The motivation for that at the start was to improve our user counting. Until now what has been done, was counting systems via ping.manjaro.org. These pings are sent from Manjaro systems via the NetworkManager.
There were some problems with this approach though:
- Individual systems were only distinguished on basis of IP address. This doesn’t allow statistics over time and systems behind the same NAT are counted as one. Also one needs to store the IP address at least for a short period of time. The analysis software that was used for that was Matomo, and they promise IP addresses are masked, but we still had to rely on this promise.
- Matomo is a rather bulky tool and wasn’t really made for system telemetry. It is meant for website analysis. The setup therefore was kind of hacky while the results rather meager and the data was only available to few people.
- Using NetworkManager pings to check the online status for user counting is acceptable but also not what it was meant for, nor was it communicated as such. I think it’s better to be explicit and transparent about these kind of things.

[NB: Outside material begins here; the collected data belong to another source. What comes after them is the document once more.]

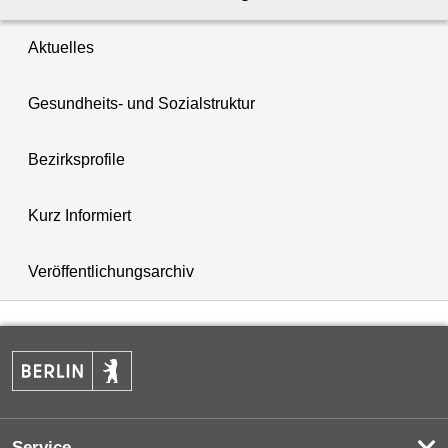
Aktuelles
Gesundheits- und Sozialstruktur
Bezirksprofile
Kurz Informiert
Veröffentlichungsarchiv
Service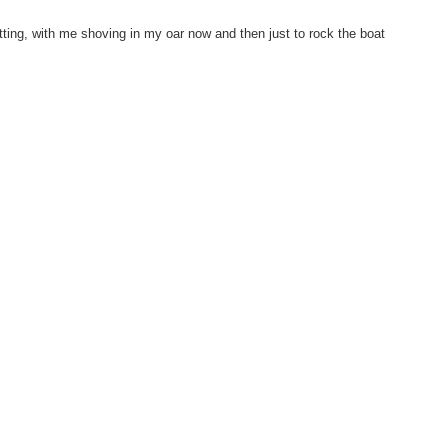
tting, with me shoving in my oar now and then just to rock the boat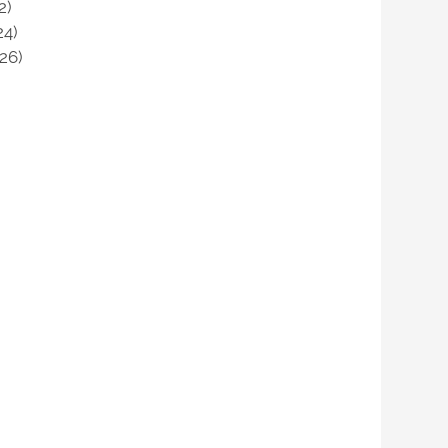
2)
24)
626)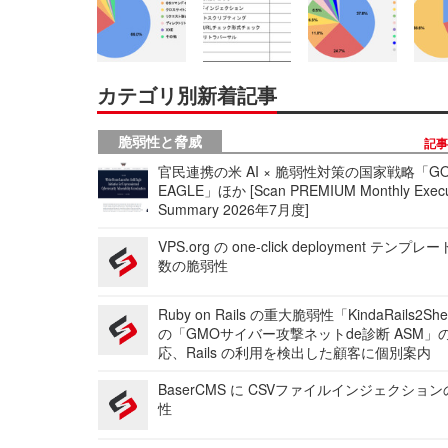
カテゴリ別新着記事
脆弱性と脅威
記
官民連携の米 AI × 脆弱性対策の国家戦略「GO
EAGLE」ほか [Scan PREMIUM Monthly Execu
Summary 2026年7月度]
VPS.org の one-click deployment テンプ
数の脆弱性
Ruby on Rails の重大脆弱性「KindaRails2Sh
の「GMOサイバー攻撃ネットde診断 ASM」
応、Rails の利用を検出した顧客に個別案内
BaserCMS に CSVファイルインジェクショ
性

So I wanted to improve upon that for quite some time now. MDD is now the tool for that and some more as it will also provide interesting hardware and environment statistics about the systems that Manjaro is being used on.
How to Help
You can install the tool simply as a package: sudo pacman -S mdd
It’s a simple Python script. You can check out the source code on GitHub. For the actual data retrieval it mostly uses the excellent inxi internally. Shoutout to @h2-1!
If you can, please try it out and tell me about any bugs you encounter. From preliminary tests we did, it works most often fine on x86, but ARM is not yet handled correctly.
Your data will be sent to a ClickHouse database I deployed on one of our Hetzner servers (Nuremberg, Germany). After the testing is done I’ll delete all data again.
Before sending the data, you can dry-run the tool to see what would be sent: mdd --dry-run
. If you’re fine with the data being transmitted then just run MDD again, this time without any arguments to submit the data: mdd
If you encounter bugs, then run mdd --log DEBUG
to get additional logs in your terminal.
You can study visualization of the data we received at: Manjaro Metrics
Next Steps
In the next few days we’ll do some more testing and if results are positive, I plan on installing it on all Manjaro systems and adding a systemd service to submit the data automatically.
As a reminder: Right now you have to install MDD manually and there is no systemd service yet.
With this systemd service later in place, sending the hardware data with MDD will be opt-out because I believe, if you do opt-in, the data you gather will be so heavily skewed you can just leave it be.
Let me know what you think. I know telemetry is a contentious subject, but we need at least some data about how Manjaro is being used by so many people around the world in order to show that the project has a future and also to plan for that future.